[Saved data entries]
----------------------------------------

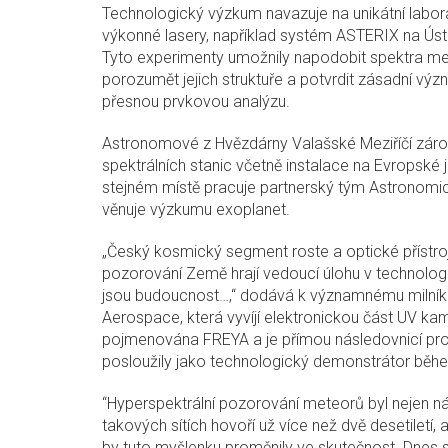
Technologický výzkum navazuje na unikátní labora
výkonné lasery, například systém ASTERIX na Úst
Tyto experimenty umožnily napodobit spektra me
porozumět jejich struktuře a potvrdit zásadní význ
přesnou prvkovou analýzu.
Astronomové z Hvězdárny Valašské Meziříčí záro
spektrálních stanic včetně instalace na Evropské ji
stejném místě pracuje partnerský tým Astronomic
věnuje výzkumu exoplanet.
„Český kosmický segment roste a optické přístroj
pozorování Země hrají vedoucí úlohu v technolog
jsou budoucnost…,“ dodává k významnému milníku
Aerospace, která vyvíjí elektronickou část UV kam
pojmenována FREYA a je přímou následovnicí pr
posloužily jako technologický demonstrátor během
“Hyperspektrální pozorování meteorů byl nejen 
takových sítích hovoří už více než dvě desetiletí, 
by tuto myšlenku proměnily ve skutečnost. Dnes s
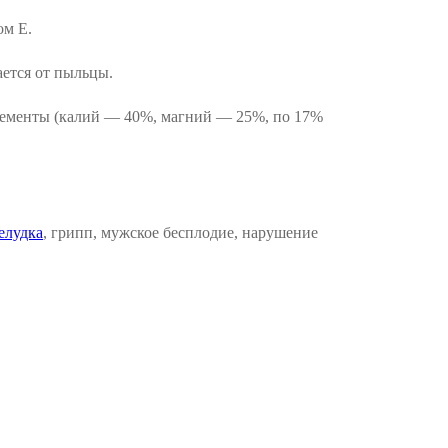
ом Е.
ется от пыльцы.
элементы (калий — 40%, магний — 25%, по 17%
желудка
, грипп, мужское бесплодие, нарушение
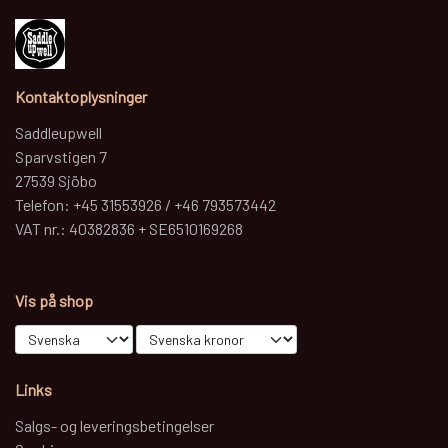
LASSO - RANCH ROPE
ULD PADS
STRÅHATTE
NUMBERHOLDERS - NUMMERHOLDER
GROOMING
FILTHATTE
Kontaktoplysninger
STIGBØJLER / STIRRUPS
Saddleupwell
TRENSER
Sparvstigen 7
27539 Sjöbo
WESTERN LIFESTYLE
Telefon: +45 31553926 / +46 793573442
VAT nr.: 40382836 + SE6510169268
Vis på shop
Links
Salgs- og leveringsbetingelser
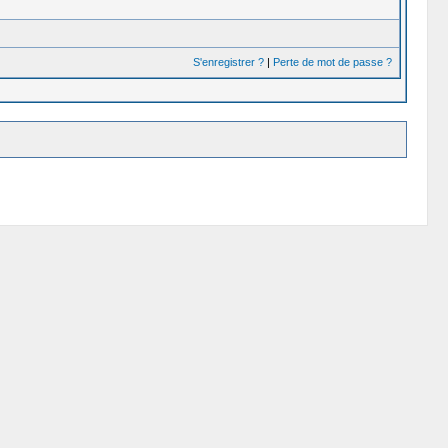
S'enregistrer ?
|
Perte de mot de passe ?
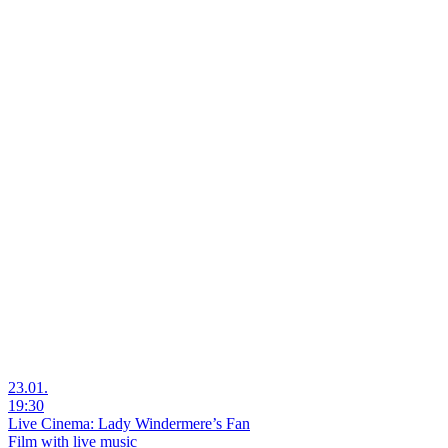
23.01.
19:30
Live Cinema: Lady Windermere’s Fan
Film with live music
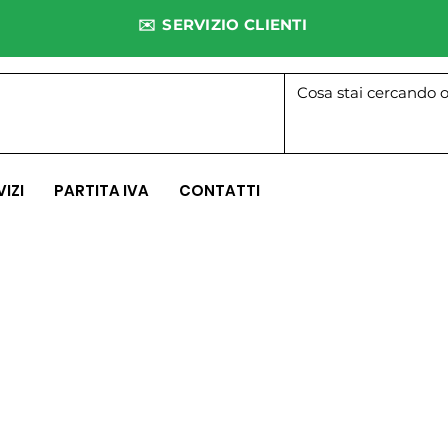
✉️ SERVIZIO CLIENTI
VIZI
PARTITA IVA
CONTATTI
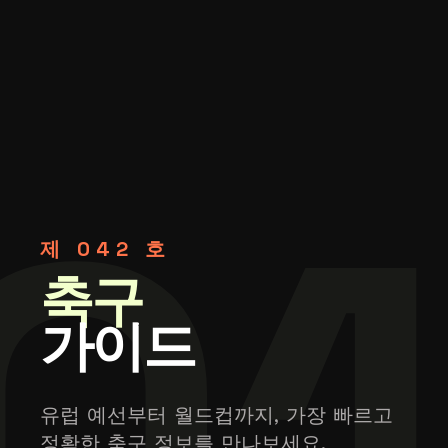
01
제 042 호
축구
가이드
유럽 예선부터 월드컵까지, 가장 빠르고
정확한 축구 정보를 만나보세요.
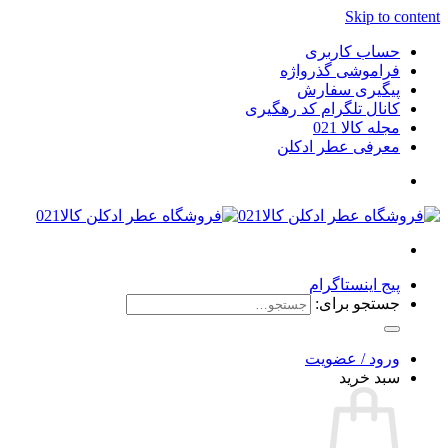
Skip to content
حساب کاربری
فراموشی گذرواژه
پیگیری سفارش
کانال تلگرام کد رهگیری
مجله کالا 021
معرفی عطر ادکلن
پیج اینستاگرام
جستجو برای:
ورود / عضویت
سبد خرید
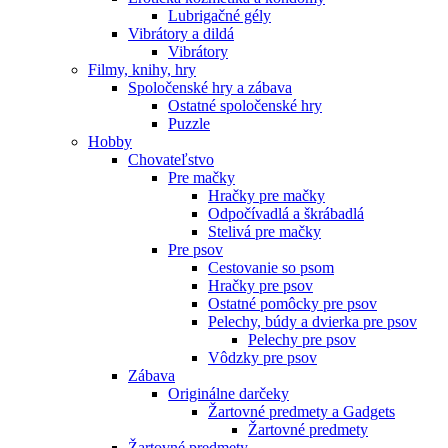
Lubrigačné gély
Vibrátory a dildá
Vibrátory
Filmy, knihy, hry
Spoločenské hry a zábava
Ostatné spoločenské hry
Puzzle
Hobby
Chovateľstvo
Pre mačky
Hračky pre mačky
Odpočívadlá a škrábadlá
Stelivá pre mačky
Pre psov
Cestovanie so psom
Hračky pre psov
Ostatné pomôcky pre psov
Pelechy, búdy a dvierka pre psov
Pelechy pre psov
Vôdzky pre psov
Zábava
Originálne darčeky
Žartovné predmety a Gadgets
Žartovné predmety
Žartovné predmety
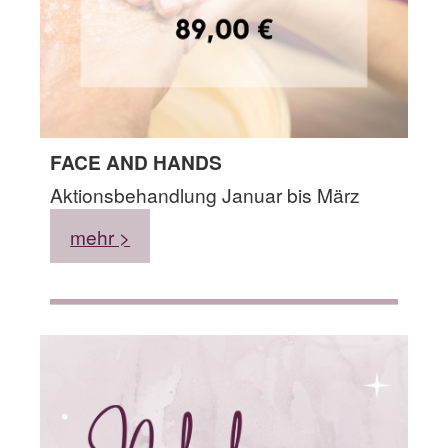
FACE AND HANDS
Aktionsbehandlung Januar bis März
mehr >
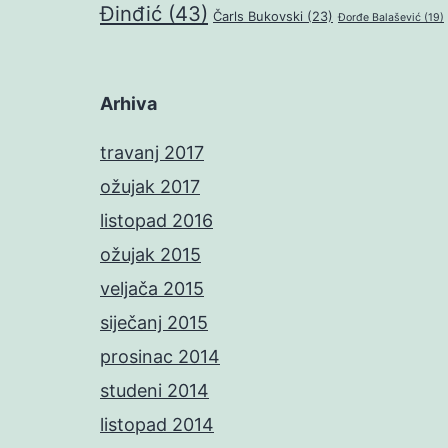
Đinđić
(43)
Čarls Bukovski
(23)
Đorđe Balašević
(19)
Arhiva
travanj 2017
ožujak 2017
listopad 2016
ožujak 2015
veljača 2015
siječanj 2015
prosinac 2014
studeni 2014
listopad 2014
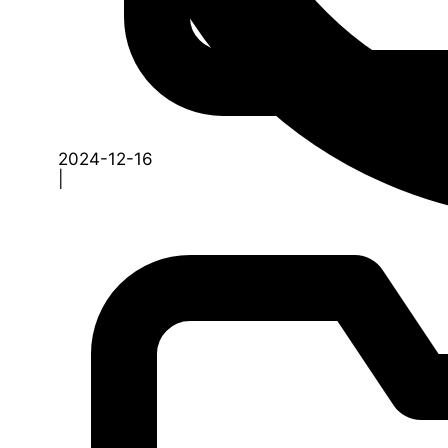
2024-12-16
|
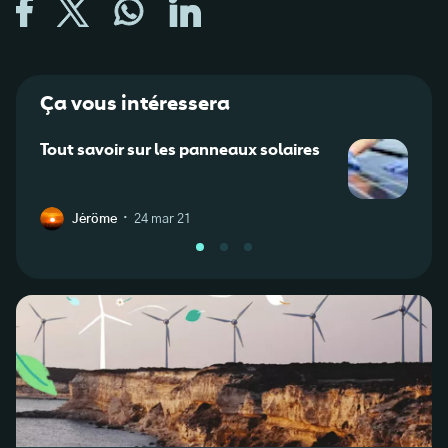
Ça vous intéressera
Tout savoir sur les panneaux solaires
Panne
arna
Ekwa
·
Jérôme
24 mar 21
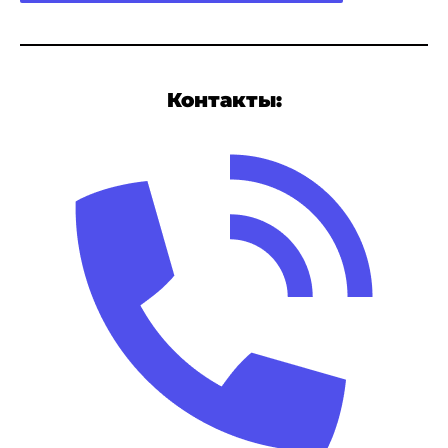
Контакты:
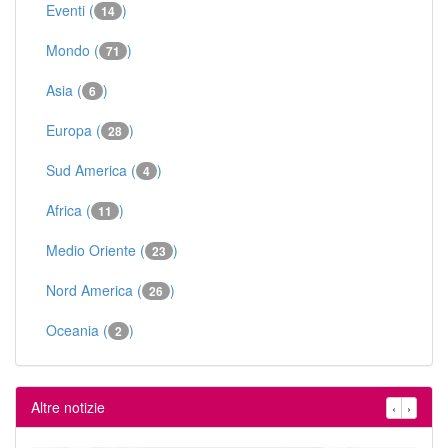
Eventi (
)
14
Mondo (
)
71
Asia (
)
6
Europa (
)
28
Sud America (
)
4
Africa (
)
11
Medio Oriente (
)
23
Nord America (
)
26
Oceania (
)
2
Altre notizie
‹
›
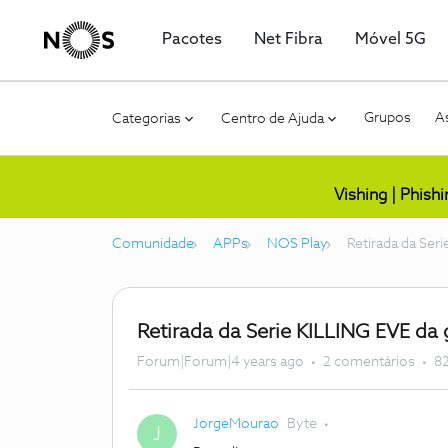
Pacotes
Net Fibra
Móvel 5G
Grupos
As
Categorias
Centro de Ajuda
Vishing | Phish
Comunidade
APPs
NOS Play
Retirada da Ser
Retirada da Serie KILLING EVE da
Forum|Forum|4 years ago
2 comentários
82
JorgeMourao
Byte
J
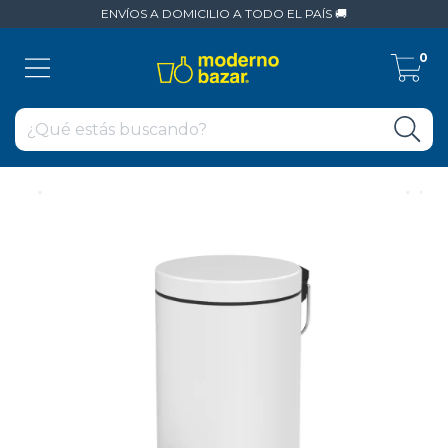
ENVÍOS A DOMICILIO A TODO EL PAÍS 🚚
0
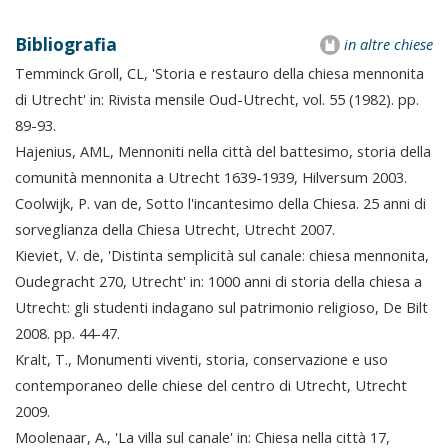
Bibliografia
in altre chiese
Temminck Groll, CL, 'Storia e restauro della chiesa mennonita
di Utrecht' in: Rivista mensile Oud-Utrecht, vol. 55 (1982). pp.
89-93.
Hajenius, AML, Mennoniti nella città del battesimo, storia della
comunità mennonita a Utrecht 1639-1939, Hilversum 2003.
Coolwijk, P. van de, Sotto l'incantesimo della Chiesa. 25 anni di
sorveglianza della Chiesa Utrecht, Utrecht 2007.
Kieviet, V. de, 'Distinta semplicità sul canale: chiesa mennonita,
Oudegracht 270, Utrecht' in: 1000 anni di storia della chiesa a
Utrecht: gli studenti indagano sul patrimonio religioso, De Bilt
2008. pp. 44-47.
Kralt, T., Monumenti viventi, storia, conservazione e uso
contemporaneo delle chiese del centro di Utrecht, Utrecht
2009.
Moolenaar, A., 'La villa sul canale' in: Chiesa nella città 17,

----------------------------------------

With the pictures omitted, restate word for word the lines above from the line that has "listopad 2014" up to and including the line that has "2008. pp. 44-47.", and no other lines.

listopad 2014
2024-12-16
|
Ça vous intéressera
Tout savoir sur les panneaux solaires
Panne
arna
Ekwa
·
Jérôme
24 mar 21
Контакты:
Eventi (
)
14
Mondo (
)
71
Asia (
)
6
Europa (
)
28
Sud America (
)
4
Africa (
)
11
Medio Oriente (
)
23
Nord America (
)
26
Oceania (
)
2
Altre notizie
‹
›
Pacotes
Net Fibra
Móvel 5G
Grupos
As
Categorias
Centro de Ajuda
Vishing | Phish
Comunidade
APPs
NOS Play
Retirada da Ser
Retirada da Serie KILLING EVE da
Forum|Forum|4 years ago
2 comentários
82
JorgeMourao
Byte
J
ENVÍOS A DOMICILIO A TODO EL PAÍS 🚚
0
Bibliografia
in altre chiese
Temminck Groll, CL, 'Storia e restauro della chiesa mennonita
di Utrecht' in: Rivista mensile Oud-Utrecht, vol. 55 (1982). pp.
89-93.
Hajenius, AML, Mennoniti nella città del battesimo, storia della
comunità mennonita a Utrecht 1639-1939, Hilversum 2003.
Coolwijk, P. van de, Sotto l'incantesimo della Chiesa. 25 anni di
sorveglianza della Chiesa Utrecht, Utrecht 2007.
Kieviet, V. de, 'Distinta semplicità sul canale: chiesa mennonita,
Oudegracht 270, Utrecht' in: 1000 anni di storia della chiesa a
Utrecht: gli studenti indagano sul patrimonio religioso, De Bilt
2008. pp. 44-47.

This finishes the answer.